Budget 1999: Tax Avoidance - New measures will help to stamp out serious fraud

ACCOUNTANTS AND other tax experts warmly welcomed the Chancellor's decision not to proceed with a general anti-avoidance rule (GAAR) for corporate direct taxes or a mini-GAAR for VAT on construction services. They had regarded the proposals issued by the Inland Revenue last autumn as likely to be highly disruptive to business.

However, a statement issued by the Inland Revenue and Customs & Excise after the Chancellor sat down announced a package of measures aimed at "securing the tax base" that was expected to yield more than pounds 1bn over three years and protect a further pounds 3bn of future revenues.

In addition, it is intended that next year's Finance Bill will contain measures to modernise the Inland Revenue's powers for the criminal investigation of suspected serious tax fraud. In the meantime, draft clauses will be issued for consultation.

While accountants noted that Mr Brown regarded the GAAR approach as an option for the future if more specific legislation did not deter tax avoidance, they were encouraged by the appearance of two measures aimed at sophisticated large companies.

One stamps out the practice of avoiding capital gains taxation arising from the sale of a subsidiary through paying a dividend, selling the companyto an offshore subsidiary and then making the real "outside sale". This is expected to yield pounds 130m a year.

The other stops companies avoiding UK tax on tax haven income by protecting it through passing a large UK dividend through the controlled foreign company. This is expected to yield between pounds 50m and pounds 100m.

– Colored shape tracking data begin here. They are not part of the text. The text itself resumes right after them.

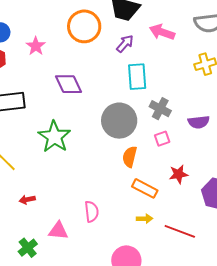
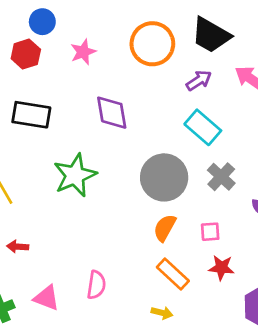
cyan rectangle: (137, 77) -> (203, 127), turned -60
pink square: (162, 139) -> (210, 232), moved

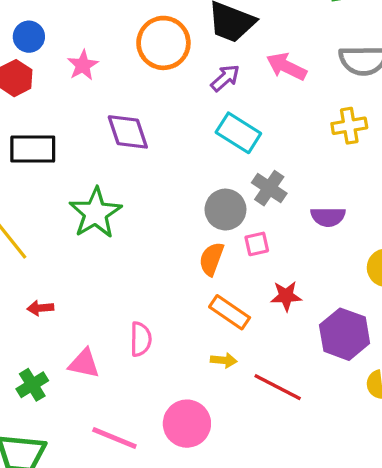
gray circle: (164, 177) -> (225, 210), moved, size x0.7
pink square: (210, 232) -> (257, 244), moved

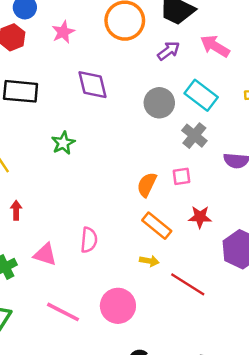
cyan rectangle: (238, 133) -> (201, 95), moved
gray circle: (225, 210) -> (159, 103), moved
green star: (95, 213) -> (63, 143), size x0.6
red arrow: (40, 308) -> (16, 210), turned 90

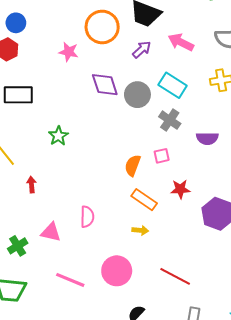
pink star: (63, 32) -> (69, 52), moved, turned -30
purple diamond: (92, 85) -> (105, 85), moved
red arrow: (16, 210) -> (31, 185), moved
red line: (188, 284) -> (175, 276), moved

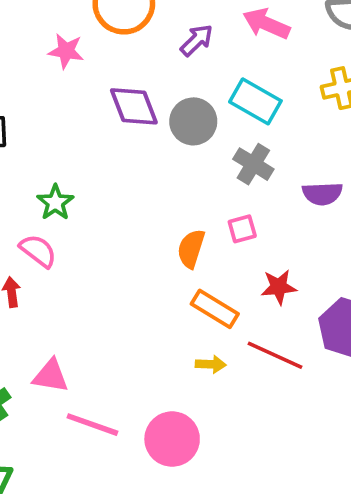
pink semicircle: (87, 217) -> (38, 251), moved, turned -50
red line: (175, 276) -> (275, 355), moved
pink line: (70, 280) -> (92, 425), moved

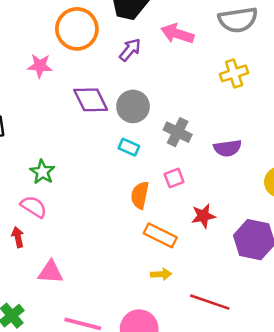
cyan rectangle: (255, 101) -> (129, 147), moved, size x0.6
red line: (275, 355) -> (210, 302), moved
pink triangle: (51, 376) -> (51, 272), moved

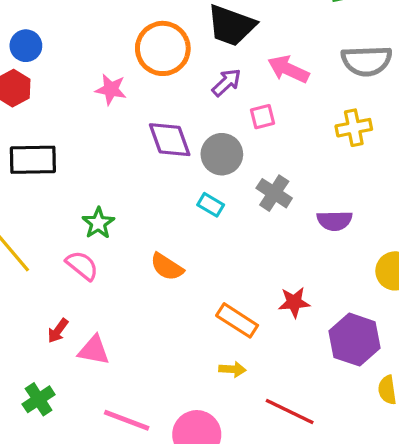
pink square: (174, 178) -> (262, 117), moved
orange semicircle: (140, 195) -> (167, 267), moved, turned -76
red arrow: (18, 237) -> (58, 331), moved, turned -138

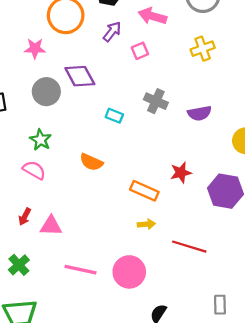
gray circle: (222, 154) -> (46, 92), moved

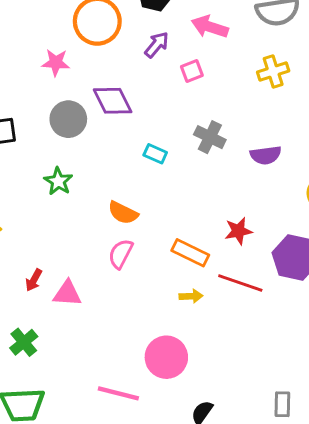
pink semicircle: (34, 170) -> (121, 254), moved, turned -95
red line: (189, 247) -> (240, 283), moved
pink line: (80, 270) -> (118, 393), moved

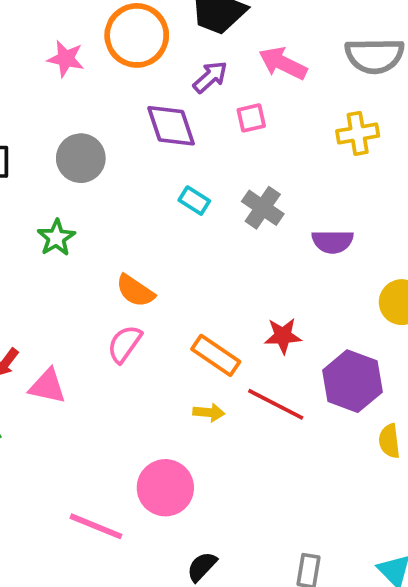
pink star: (56, 63) -> (66, 59), moved
purple diamond: (113, 101) -> (171, 126), moved
cyan rectangle: (155, 154) -> (194, 201), moved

In addition, the Inland Revenue announced its intention to crack down on "one-man companies", or what it calls "personal service provision".

Noting that there has been concern about the hiring of individuals though their own service companies so they can exploit the tax advantages offered by corporates, it says it will be discussing the practical application of such measures with a view to introducing legislation in April 2000.

Nicholas Woolf, tax partner with accountants Arthur Andersen, said that drawing the line between genuine self-employed contractors and those who are employees will be difficult for the Revenue - and that is the likely reason for the consultation.

There was also an attack on the practice designed to avoid the payment of stamp duty. Hitherto, companies have been able to avoid paying stamp duty by travelling abroad, signing the documents and leaving them in the chosen country. Now, interest will arise if the documents are brought back into the country, for example, for a legal case. The Government also announced plans to modernise payments and penalties associated with stamp duty.

Customs & Excise also announced measures that it said would protect pounds 1.5bn of future VAT revenue.

There will also be measures to counter VAT abuse through misuse of the capital goods scheme, timing the submission of returns to exploit the repayment supplement provisions and assigning debts to third parties to reduce the amount of VAT due or claiming too much bad debt relief.